In the end, she is knocked to the ground, suffers a stroke and Julian, after ignoring her distress for some time realizes something is very wrong. He runs towards some lights ineffectually calling for help. They recede into the distance, And at that point: “ The tide of darkness seemed to sweep him back to her, postponing from moment to moment his entry into the world of guilt and sorrow.”
While Father Paul spoke I began to think of another Julian whose name has been in the news lately, Julian Assange the fellow behind WikiLeaks. We were talking about him just the previous evening, trying to get a grip on why someone would do what he has done. As I recalled that conversation….it’s funny how one thing leads to another…I wondered what the people St. Mark’s Gospel, the Julian of O’Connor’s story and the real Julian Assange all had in common, if anything. Father’s remarks focused on our all too common fault of dismissing the
“others” whom we do not see worthy of attempting to engage on any level, the “others” who are in a word “beneath” us.
I don’t know Assange any better than the next fellow, and from what I have been able to read about him, the “next fellow” doesn’t know him too well at all. If rootless can define someone, rootless will do for him. He has no fixed abode as the song says. In a long article in the New Yorker about him one reads that he spent his growing years moving from pillar to post with his mother, hiding out from something or other, and breathing the air of her particular disdain for most things organized, including education, work and wages. But, he’s a brilliant guy, the article shows us; doing the job himself of education, reading his way through libraries all over Australia.
He learned all about computers and the Internet, when it finally lit up, and early on began to associate himself with those who in another age would have been called “Peeping Toms”. He was arrested and convicted of a computer hacking crime in Australia. The article goes on for a number of pages detailing Assange’s growth and metamorphosis from a precocious self-educated techno-geek into the man just bailed from a London jail after an arrest for some sexual crimes. Several details from the New Yorker story, aside from his mother’s influence, caught my interest.
He developed a theory about what the article’s author calls the “human struggle. ” (H)e came to believe that: truth, creativity, love, and compassion are corrupted by institutional hierarchies, and by “patronage networks”—one of his favorite expressions—that contort the human spirit.” And, as his answer to that problem he had identified developed into WikiLeaks he showed a growing interest in and determination to make sure everyone everywhere knew what governments were doing. He would be the one to make that come true.

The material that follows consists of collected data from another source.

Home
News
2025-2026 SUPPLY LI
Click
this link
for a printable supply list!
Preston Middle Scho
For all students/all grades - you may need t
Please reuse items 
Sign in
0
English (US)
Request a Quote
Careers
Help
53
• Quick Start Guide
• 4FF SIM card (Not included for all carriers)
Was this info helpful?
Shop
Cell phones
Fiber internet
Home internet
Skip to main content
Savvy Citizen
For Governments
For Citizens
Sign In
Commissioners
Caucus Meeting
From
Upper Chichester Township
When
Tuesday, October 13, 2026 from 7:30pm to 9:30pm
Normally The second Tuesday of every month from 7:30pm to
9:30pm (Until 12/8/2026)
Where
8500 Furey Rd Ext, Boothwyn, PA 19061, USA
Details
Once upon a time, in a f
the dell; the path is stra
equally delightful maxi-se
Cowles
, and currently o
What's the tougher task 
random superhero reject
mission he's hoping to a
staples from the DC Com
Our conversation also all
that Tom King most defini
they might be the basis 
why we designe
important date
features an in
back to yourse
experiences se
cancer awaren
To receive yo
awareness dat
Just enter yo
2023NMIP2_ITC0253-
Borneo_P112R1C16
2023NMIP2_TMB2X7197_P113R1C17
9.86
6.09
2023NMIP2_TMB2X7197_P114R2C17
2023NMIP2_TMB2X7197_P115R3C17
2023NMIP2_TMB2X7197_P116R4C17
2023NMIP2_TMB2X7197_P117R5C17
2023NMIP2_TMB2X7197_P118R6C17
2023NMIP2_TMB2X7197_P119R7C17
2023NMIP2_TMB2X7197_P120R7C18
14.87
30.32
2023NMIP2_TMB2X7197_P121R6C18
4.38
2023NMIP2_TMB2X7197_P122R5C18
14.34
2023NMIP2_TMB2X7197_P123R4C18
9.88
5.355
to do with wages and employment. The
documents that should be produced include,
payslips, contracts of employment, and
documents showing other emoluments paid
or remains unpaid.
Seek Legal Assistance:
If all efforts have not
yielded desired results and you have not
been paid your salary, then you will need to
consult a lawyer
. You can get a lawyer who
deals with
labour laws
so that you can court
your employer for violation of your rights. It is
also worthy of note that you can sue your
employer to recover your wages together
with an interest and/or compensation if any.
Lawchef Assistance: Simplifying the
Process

I thought of another Julian on the way home after Mass, the anchorite of Norwich so long ago; she who talked a lot about Love and courtesy, referring to the tactful, gentle, modest ways of Christ which are so different from. O’Connor’s angry son and Assange’s angry, well, son, both of whom were slowly morphing into one person in my mind.
“The old manners are obsolete, and your graciousness is not worth a damn,” Julian says to his mother at one point in O’Connor’s tale. In a self-description on a dating website before he established WikiLeaks Assange says he is interested in “Changing the world through passion, inspiration and trickery,” and “directing a consuming, dangerous human rights project which is, as you might expect, male dominated.” So much for love, or graciousness.
Only one Julian does the work. Only one shows how to reap the fruit.